ポイント:Carthage が生成したフレームワークは
Carthage/Build/iOS配下に置かれますが、XCFramework を使用した場合はCarthage/Build/Alamofire.xcframeworkが生成されます。Framework Search Pathsにはそれぞれのパスを追加してください。
ステップ 3: Swift コンパイラ設定の統一
Alamofire のバイナリは Swift 5.5+ を前提にビルドされています。プロジェクト側が Swift 5.2 以前になっているとリンク時にシンボルが見つからないエラーが出ます。
- 「Build Settings」 → 「Swift Compiler - Language」 → 「Swift Language Version」 を “Swift 5.5” 以上に統一します。
- 同様に
Build Active Architecture OnlyをYES(デバッグ時)にして、シミュレータと実機の両方でビルドできるようにします。
ステップ 4: Clean ビルドとキャッシュクリア
設定変更後、Xcode のビルドキャッシュが残っていると再度エラーになることがあります。

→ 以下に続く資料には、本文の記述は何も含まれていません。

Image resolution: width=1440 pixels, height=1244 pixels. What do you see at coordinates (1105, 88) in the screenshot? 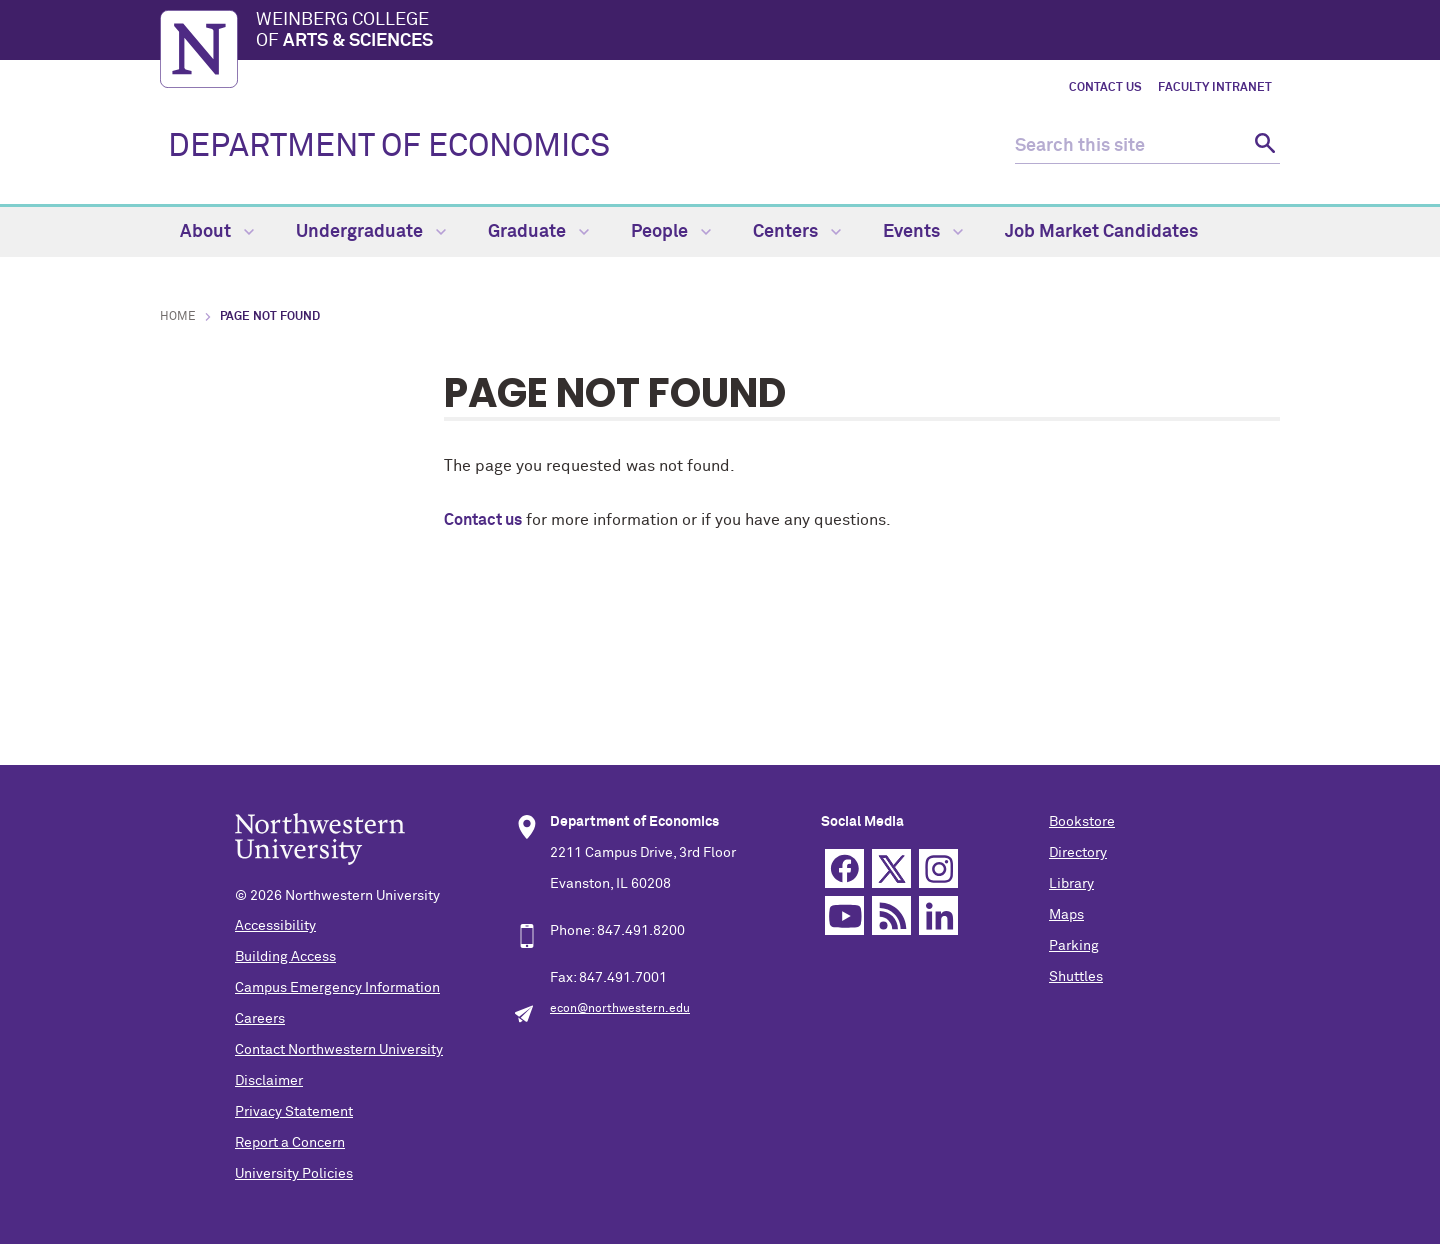
I see `Contact Us` at bounding box center [1105, 88].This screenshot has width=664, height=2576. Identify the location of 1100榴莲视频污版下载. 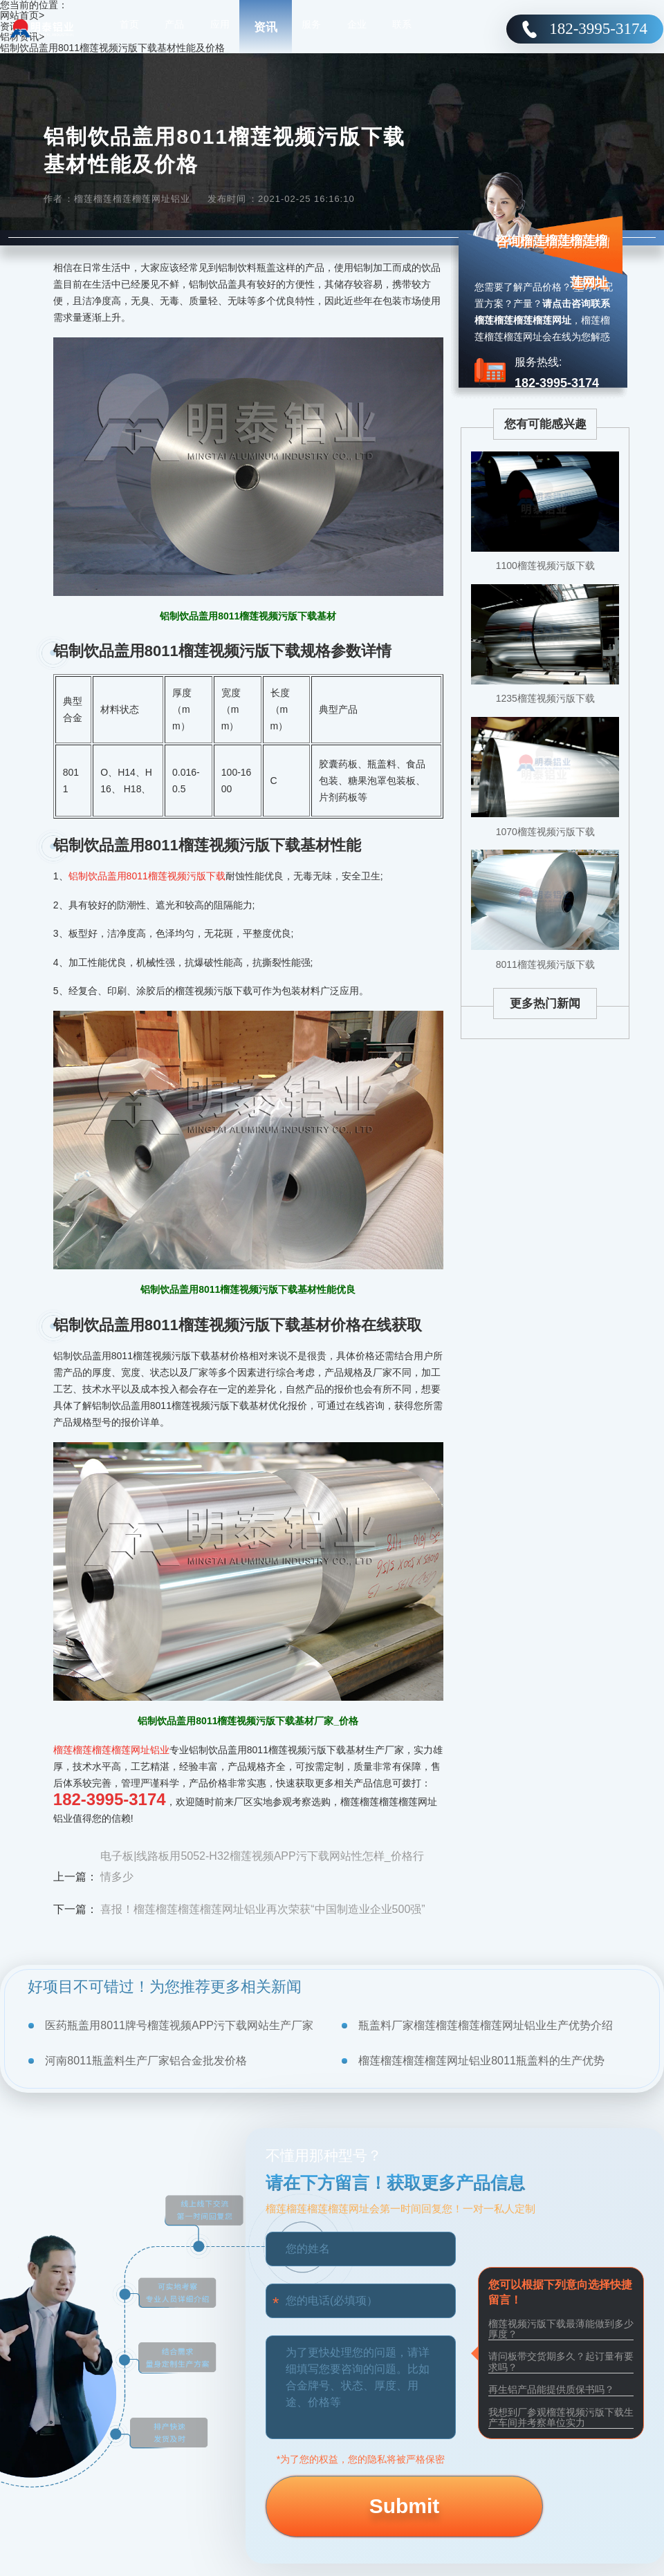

Bash# DerivedData の削除 rm -rf ~/Library/Developer/Xcode/DerivedData/* # Carthage のキャッシュクリア(必要に応じて) carthage cache clean Alamofire
その後、Xcode で Product → Clean Build Folder を実行し、再ビルドします。
ハマった点やエラー解決
1. 「Undefined symbols for architecture arm64」になるケース
- 原因:
Embed & Signが設定されていない、もしくはFramework Search Pathsが間違っている。 - 解決策:
Embed & Signに設定し直し、$(PROJECT_DIR)/Carthage/Build/iOSを追加。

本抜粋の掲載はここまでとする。